#### Exercise objective
Filter the material below so that only lines containing "vous" remain.

#### Available records
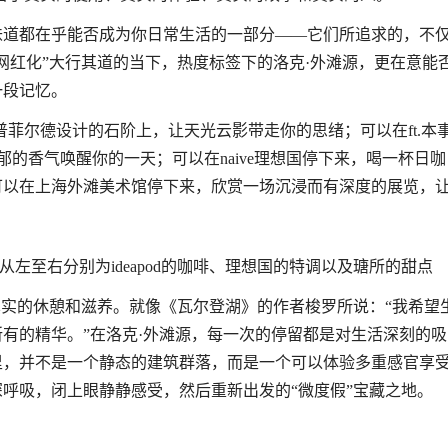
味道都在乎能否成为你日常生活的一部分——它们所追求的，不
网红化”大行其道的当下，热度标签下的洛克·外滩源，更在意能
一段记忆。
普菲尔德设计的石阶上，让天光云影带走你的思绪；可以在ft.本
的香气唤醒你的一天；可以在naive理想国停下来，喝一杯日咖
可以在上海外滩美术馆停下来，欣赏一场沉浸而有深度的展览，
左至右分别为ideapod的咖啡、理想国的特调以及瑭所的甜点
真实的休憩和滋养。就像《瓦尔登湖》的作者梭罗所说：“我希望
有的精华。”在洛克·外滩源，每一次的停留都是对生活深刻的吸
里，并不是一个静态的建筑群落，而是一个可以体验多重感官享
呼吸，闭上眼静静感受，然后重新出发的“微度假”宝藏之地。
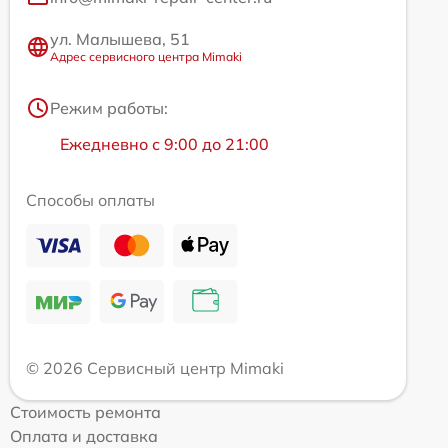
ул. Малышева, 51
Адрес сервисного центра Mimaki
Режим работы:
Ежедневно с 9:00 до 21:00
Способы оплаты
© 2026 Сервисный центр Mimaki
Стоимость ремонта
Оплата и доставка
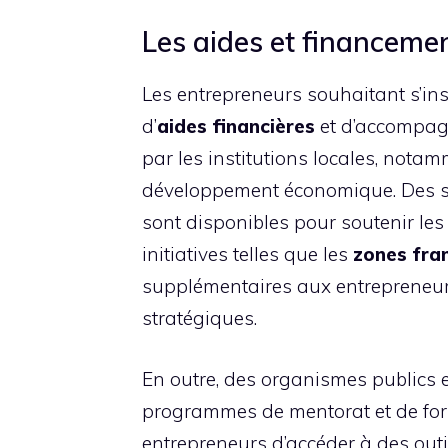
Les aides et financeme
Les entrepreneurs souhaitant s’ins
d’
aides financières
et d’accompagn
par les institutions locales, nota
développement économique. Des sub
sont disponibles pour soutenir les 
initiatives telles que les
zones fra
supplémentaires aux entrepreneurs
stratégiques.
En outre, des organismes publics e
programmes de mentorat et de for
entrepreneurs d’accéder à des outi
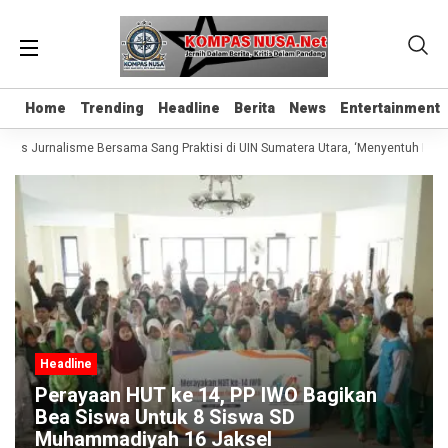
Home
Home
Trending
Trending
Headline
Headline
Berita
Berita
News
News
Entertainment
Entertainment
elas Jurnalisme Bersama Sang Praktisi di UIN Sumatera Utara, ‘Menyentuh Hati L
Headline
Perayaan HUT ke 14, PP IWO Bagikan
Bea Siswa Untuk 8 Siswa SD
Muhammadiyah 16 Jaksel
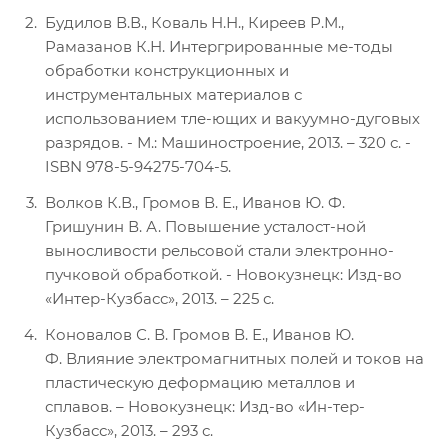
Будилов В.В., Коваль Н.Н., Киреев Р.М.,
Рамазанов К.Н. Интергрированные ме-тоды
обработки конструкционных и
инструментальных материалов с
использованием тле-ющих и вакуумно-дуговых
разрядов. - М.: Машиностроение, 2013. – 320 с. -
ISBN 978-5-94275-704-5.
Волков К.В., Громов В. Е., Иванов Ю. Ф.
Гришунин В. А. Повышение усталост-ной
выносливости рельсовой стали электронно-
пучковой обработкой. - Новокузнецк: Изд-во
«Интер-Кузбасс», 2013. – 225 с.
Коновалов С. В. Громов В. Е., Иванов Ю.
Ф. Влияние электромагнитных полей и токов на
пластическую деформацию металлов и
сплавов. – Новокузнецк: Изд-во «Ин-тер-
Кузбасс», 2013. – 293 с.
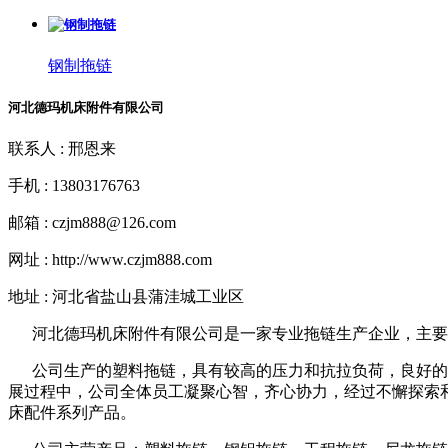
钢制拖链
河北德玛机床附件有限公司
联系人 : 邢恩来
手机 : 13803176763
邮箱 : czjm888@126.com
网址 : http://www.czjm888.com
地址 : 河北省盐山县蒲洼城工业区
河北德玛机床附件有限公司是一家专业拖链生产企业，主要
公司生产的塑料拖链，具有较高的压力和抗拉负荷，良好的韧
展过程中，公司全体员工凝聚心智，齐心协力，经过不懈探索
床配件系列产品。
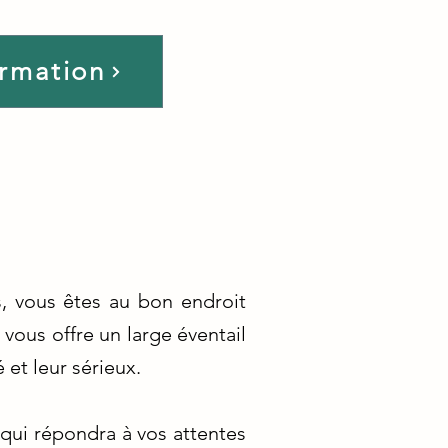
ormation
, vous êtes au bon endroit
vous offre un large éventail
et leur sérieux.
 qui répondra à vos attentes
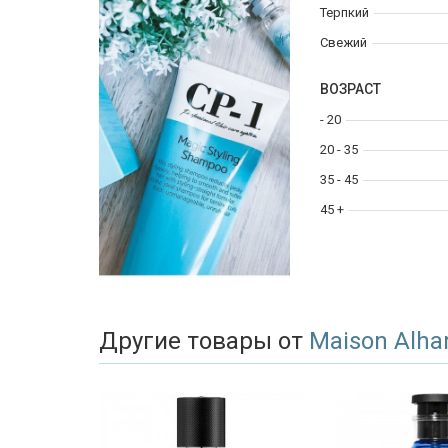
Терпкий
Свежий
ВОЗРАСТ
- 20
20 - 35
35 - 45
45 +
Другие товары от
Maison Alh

#### Task solution
, vous êtes au bon endroit
vous offre un large éventail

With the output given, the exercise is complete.